Indeed, according to rumours, Pages may becoming location-aware sooner rather than later to enable local businesses to communicate offers to mobile devices. Luckett is similarly optimistic about the future for Pages.
“G+ carries Facebook and Twitter functionality and delivers it to a mobile platform as it was born to do and G+ means business. Unlike Facebook, which has always struggled with the balance of business and social, G+ has been designed to carry business as well as social themes,” he says. “Secondly, Circles effectively delineate them and the inclusion of Analytics, search, Docs, Gmail, Checkout, etc means businesses can use it as their trading site, so taking Google’s vision of a one-stop-web presence for browsers a massive step forward.
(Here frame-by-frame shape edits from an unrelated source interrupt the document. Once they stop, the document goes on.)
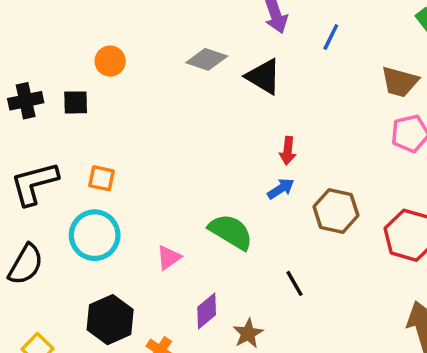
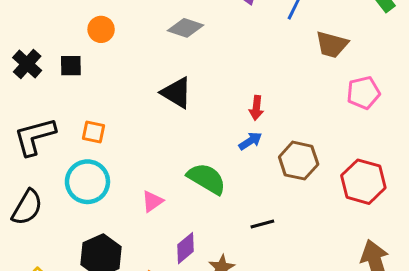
black triangle: (264, 77) -> (176, 93), moved
brown trapezoid: (400, 82) -> (332, 44), moved
black cross: (26, 101) -> (27, 64), turned -36
black line: (295, 283) -> (262, 224), turned -75

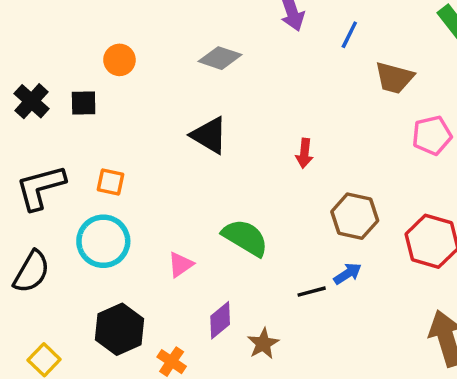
blue arrow: (250, 141) -> (348, 274), moved

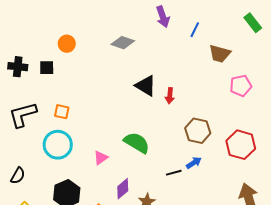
black cross: (32, 101) -> (18, 67), turned -36
black triangle: (209, 135) -> (146, 86), moved
black semicircle: (32, 272) -> (18, 176), moved, size x0.7

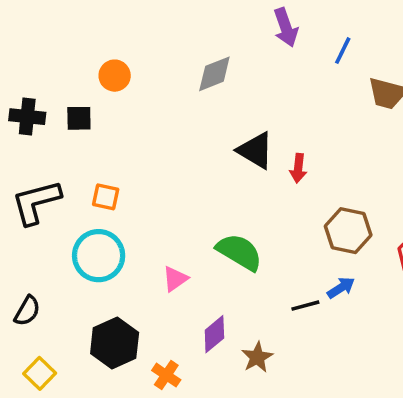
gray diamond: (123, 43) -> (214, 74), turned -40

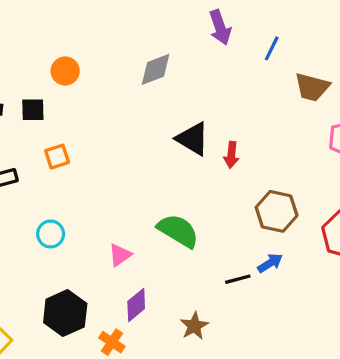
orange square: (106, 197) -> (57, 157), moved, turned -30
cyan circle: (99, 256) -> (51, 234), size x0.6
purple diamond: (214, 334) -> (136, 305), moved

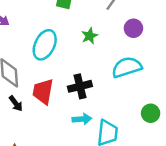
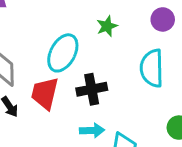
cyan ellipse: (45, 45) -> (63, 53), moved
cyan semicircle: (127, 67) -> (152, 68), turned -76

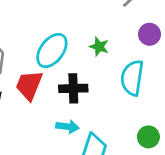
green star: (107, 26) -> (99, 47), moved, turned 30

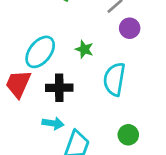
purple circle: (150, 34) -> (130, 28), moved

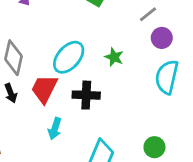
cyan semicircle: (114, 79) -> (167, 77), moved
cyan arrow: (53, 123) -> (55, 129), moved, turned 96

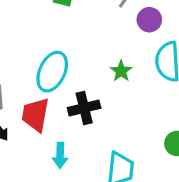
green star: (114, 57) -> (121, 71), moved, turned 30

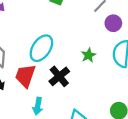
black cross: (84, 108) -> (59, 76), turned -35

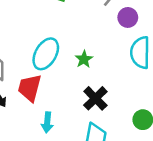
green star: (89, 55) -> (84, 59), moved
black cross: (59, 76) -> (95, 98), moved

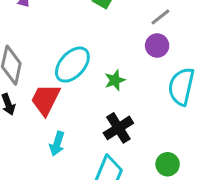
purple circle: (128, 17) -> (157, 46), moved

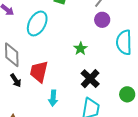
cyan ellipse: (72, 65) -> (37, 23), moved

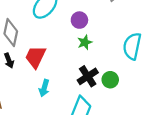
purple circle: (102, 20) -> (79, 20), moved
green circle: (127, 94) -> (110, 80), moved

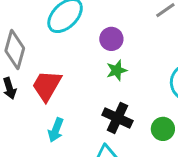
black cross: (88, 76) -> (117, 118), turned -36
green circle: (110, 80) -> (163, 129), moved

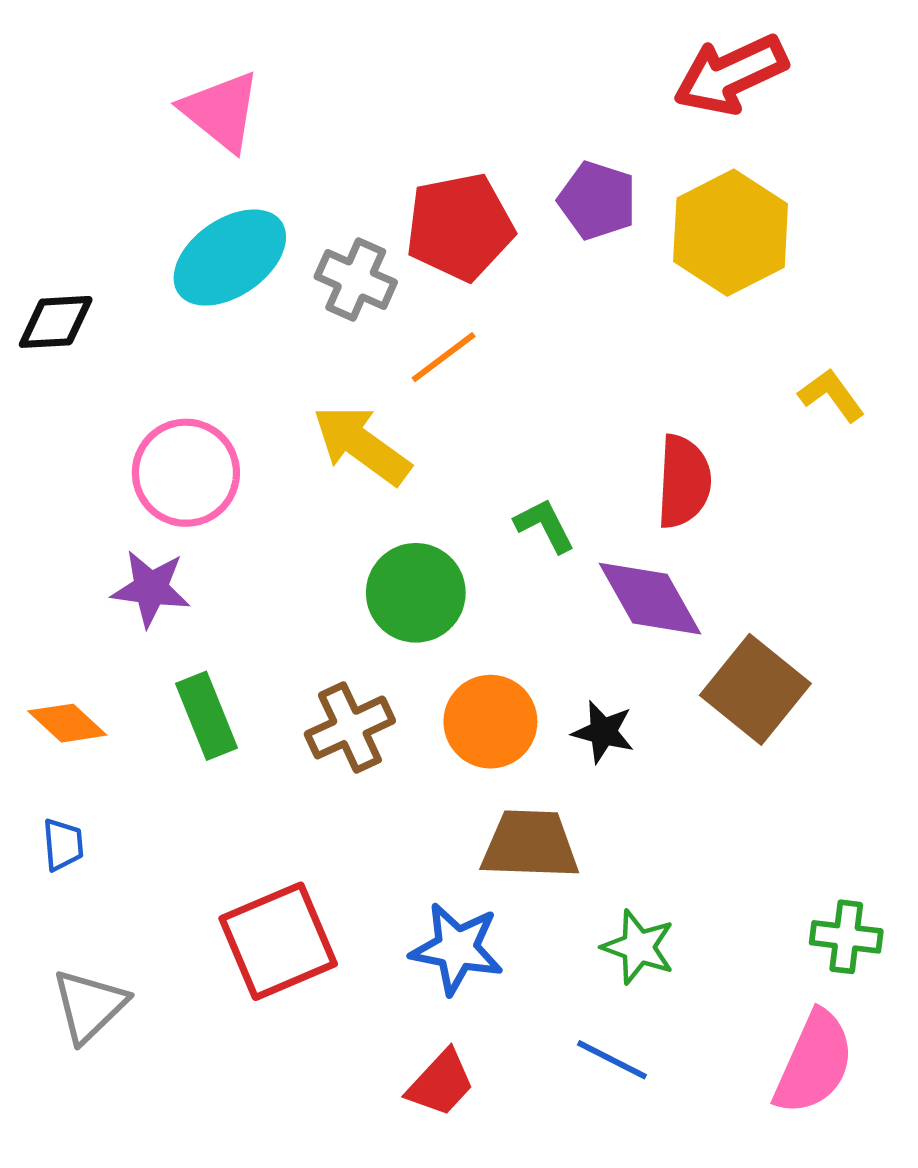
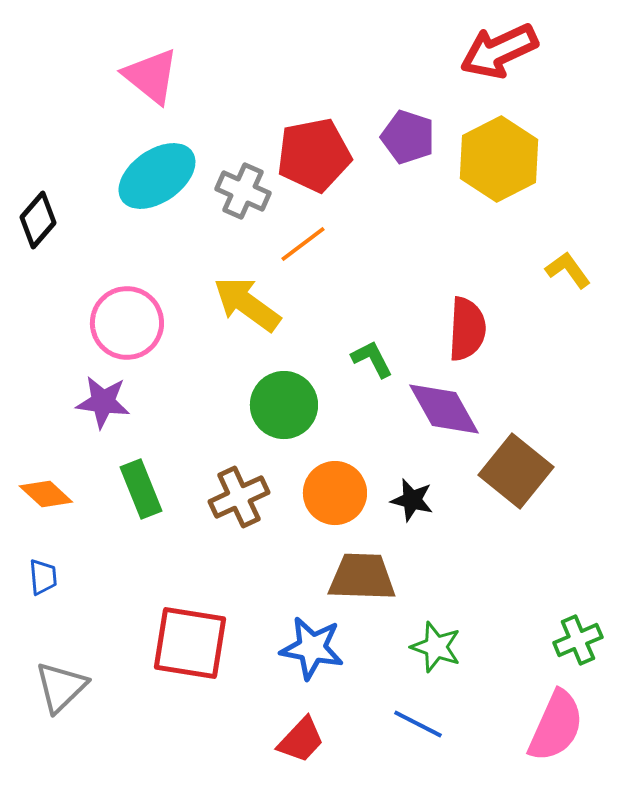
black diamond: (56, 322) -> (38, 220), turned -46
green cross: (846, 937) -> (578, 640), turned -30
red square: (278, 941) -> (190, 643), turned 32

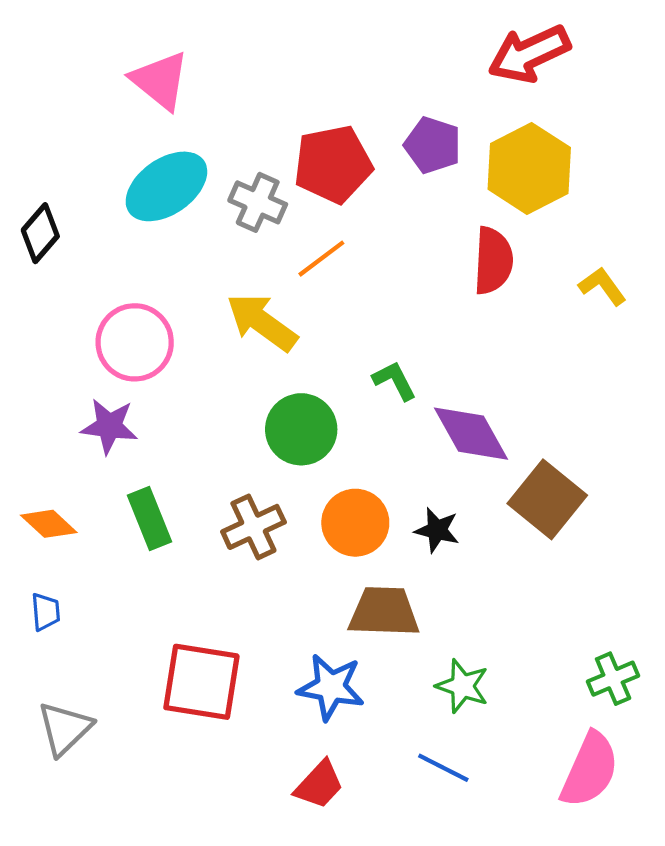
red semicircle: (467, 329) -> (493, 261), moved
“It will be massive, as Google want it to be massive. They have the money in the bank to sell it in, they have the expertise to create astonishing functionality, 200 million Gmail users and they have 15 years of search data which, when coupled with browsers general acceptance of ads within Google pages, makes for a potent advertising force. Oh yes, and they now own Motorola and have their own mobile operating system – it would take a brave soul to bet against this being anything other than a contender to the social media title.”
But to many, Google+ Pages in its present guise seems too similar to Facebook’s fan pages to topple the social networking giant. And the similarities are such that some brands may even feel that it’s not worth their while diversifying when Facebook has a far greater audience - Google+ has 40 million users compared to Facebook's 800 million-plus.
If rumours are to be believed there is much more in store for Google+ in terms of access to analytics and location tools. And Bell believes that Google will indeed have to have something else up its sleeve if it is to make a real success of Pages.
“I don’t think this will replace Facebook, it will be in addition to it, and I think brands will initially struggle to differentiate their G+ offering from their Facebook page offering,” she predicts. “Nokia has already begun to ask its followers what they would like to see the brand use its G+ presence for. Brands have invested so much in Facebook – and are starting to see real financial returns from it – that they’re unlikely to move away. Migrating to G+ would mean starting from scratch in terms of followers, content and getting internal recognition and buy-in.
“Until the majority of its customers move away, or G+ delivers some tangible benefits which are different from those delivered by Facebook brands will continue to invest mostly in Facebook. It’ll get interesting when the first brand gets to a million plus ones.”
James Devon, planning director at MBA, agrees that the numbers aren’t on Google’s side at present. “What’s missing is users,” he suggests. “A value of a network is proportional to the square of the number of users (Metcalfe’s Law) and Google+ simply doesn’t have the volume yet for it to feel really social. Many brands will wait for it to gain critical mass. But the more interesting stuff there is to do with Google+, the more users it will have, so there’s a chicken and egg issue there.”
However, as Devon rightly points out, even if Google+ proves to be a runaway success, a brand presence on a popular platform won’t guarantee engagement. Brands hold their fate in their own hands when it comes to a successful social initiative.
“Google+ could be great, it could be popular. As with all these things, it’s incumbent on the brand to have a purpose for whatever social platform they are using and then delivering against that (on an ongoing basis, rather than all guns blazing fading to nothing in two weeks),” he concludes.
“This is the shiny new thing right now. Ultimately this is not about the technology per se, but rather how it is used by the brand to further whatever purpose they are trying to fulfil.”